The News Guild of New York called the firings “a flagrant breach” of its contract with Condé Nast and an “unprecedented violation of their federally protected rights as union members to participate in a collective action.” News Guild of New York President Susan DeCarava called the firings “one of the most extreme attempts at union-busting” it has seen in recent years.
“Management’s attempt at union-busting, using intimidation and grossly illegal tactics to try to suppress protected union activity, will not stand,” DeCarava told Jon Schleuss, president of the entire News Guild.
“The News Guild of New York has zero tolerance for bad bosses who harass, target, and disrespect our fellow Guild members. We represent nearly 6,000 media workers across the tri-state area, and we stand firmly in solidarity, ready to fight for the rights of our members illegally fired from their jobs at Condé,” DeCarava added, according to Schleuss.
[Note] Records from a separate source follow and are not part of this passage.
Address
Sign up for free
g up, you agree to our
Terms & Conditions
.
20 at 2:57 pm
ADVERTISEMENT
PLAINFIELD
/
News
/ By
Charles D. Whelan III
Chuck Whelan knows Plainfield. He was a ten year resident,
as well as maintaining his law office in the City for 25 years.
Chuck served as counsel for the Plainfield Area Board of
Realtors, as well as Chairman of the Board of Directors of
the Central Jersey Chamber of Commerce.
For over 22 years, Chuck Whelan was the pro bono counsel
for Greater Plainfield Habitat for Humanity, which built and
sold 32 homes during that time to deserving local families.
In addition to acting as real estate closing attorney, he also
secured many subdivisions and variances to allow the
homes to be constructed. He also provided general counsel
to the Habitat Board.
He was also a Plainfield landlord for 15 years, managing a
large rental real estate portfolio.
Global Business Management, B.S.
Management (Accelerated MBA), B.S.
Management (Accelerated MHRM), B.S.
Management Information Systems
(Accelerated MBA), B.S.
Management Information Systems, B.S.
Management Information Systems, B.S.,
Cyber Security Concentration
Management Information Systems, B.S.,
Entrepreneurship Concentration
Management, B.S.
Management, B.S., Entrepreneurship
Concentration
Avalle told Truthout there’s a bigger picture than just union-busting. She combined the firings and shuttering of Teen Vogue, the firings of Kimmel and Colbert, Weiss’s takeover at CBS, and the payments to Trump and came up with a pattern.
“These things all feel like they’re happening at the same time and for similar issues, you know,” she said. Avalle said there is a “general right-wing shift in media” and that “it would be naive to say that that’s not a factor in what’s going on here.
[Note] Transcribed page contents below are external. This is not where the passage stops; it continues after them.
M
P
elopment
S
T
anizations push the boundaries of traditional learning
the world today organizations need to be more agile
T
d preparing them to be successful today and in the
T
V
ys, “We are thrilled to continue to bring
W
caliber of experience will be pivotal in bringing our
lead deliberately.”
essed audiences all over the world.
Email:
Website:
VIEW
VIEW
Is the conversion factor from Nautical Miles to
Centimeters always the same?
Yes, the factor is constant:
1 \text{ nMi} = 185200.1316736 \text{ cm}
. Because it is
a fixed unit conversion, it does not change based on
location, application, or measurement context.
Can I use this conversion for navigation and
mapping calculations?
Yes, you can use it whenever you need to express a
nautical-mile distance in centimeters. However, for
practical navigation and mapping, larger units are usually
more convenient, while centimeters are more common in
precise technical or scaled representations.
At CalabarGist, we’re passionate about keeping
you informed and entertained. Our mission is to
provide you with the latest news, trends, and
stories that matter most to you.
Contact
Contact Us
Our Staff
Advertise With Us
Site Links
“These journalists should be returned to their jobs immediately.”

At the rally protesting the firings, Lex McMenamin, former Politics editor at Teen Vogue, gave a speech connecting the folding of the publication to the larger crisis in journalism:
“Of the eight of us who were laid off last week, five were women of color, and two were the only remaining Black staffers on the editorial team at Teen Vogue. I was the only trans staffer. Many of you became aware of us [Teen Vogue] in 2016, under the first Trump administration, where people became aware of our willingness to speak truth to power, to fact check, and to resolutely clarify what is happening in the world, from Palestine to trans rights, campus organizing—you name it, and we were willing to talk about it.”
McMenamin noted that this kind of reporting is what upset those in power.
“The people in power right now are really unhappy when they are confronted with reality. But that is the purpose of journalism. And that’s why we believed in the diversity of our group, because the story isn’t told unless we’re all there to tell it. And media companies are en masse laying off queer and trans workers, Black workers, people of color from their teams, and eradicating the identity verticals that make it possible for us to even know what is happening in our communities. And yes, the [Trump administration] is openly encouraging all of this.”